Reprinted from the Times of Israel.
A recent film clip showing ex-Israeli academic Ilan Pappé has raised eyebrows. Asked whether it was Palestinians who launched the BDS campaign in 2005 Pappé conceded, “Not really, but yes. OK. For historical records, yes.” Both Israel supporters and Israel haters have been taken aback by this forthright statement, from a leading Israel hater, that Palestinians did not create this now iconic movement.
What are the BDS movement’s origins? The question is, at one level, an historical curiosity. The movement exists, it is forging ever-deeper links with the far left and the ‘progressive’ movement, and is a force to be reckoned with. At another level, however, the history of the BDS movement is emblematic of Palestinian political history, and the recent development global antisemitism, as a whole.
Two trends are immediately evident in the history of BDS, the role of Palestinian political factions and professional Palestinians from the diaspora, which have led Palestinians toward rejectionism.
It is easy to dismiss the movement’s own origins story, the 2005 call from Palestinian ‘civil society’ organizations.
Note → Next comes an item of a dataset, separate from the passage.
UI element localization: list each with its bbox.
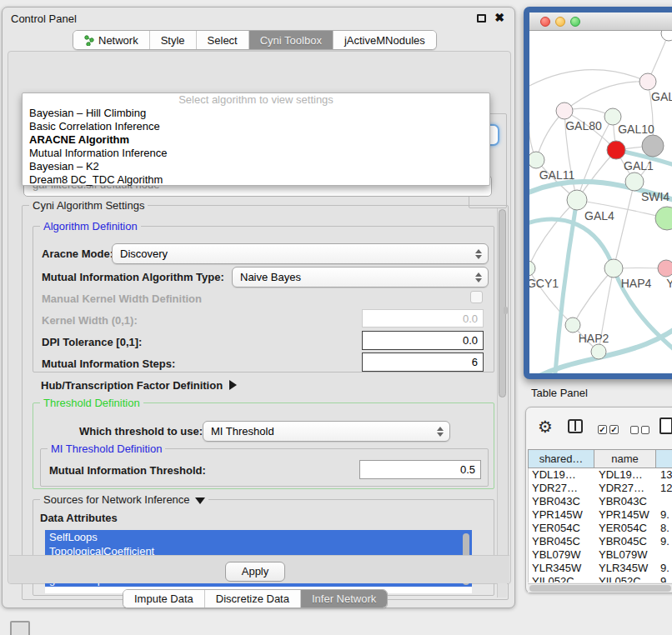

The call for boycotting Israel was in explicit opposition to the Palestinian Authority (which, indeed, rejected it) and may well have originated with a rejectionist PLO faction. Indeed, many of the ‘grassroots’ organizations that signed the document cannot be traced. They were likely organs of political factions or just fabrications.
The message was simple: the “representatives of Palestinian civil society, call upon international civil society organizations and people of conscience all over the world to impose broad boycotts and implement divestment initiatives against Israel similar to those applied to South Africa in the apartheid era. We appeal to you to pressure your respective states to impose embargoes and sanctions against Israel. We also invite conscientious Israelis to support this Call, for the sake of justice and genuine peace.”
The call also put forward three demands; “1. Ending its occupation and colonization of all Arab lands and dismantling the Wall 2. Recognizing the fundamental rights of the Arab-Palestinian citizens of Israel to full equality; and 3. Respecting, protecting and promoting the rights of Palestinian refugees to return to their homes and properties as stipulated in UN resolution 194.” In short, the call demanded dismantling of Israel through the ‘right of return.’ This has not changed: the end of Israel is the core BDS goal.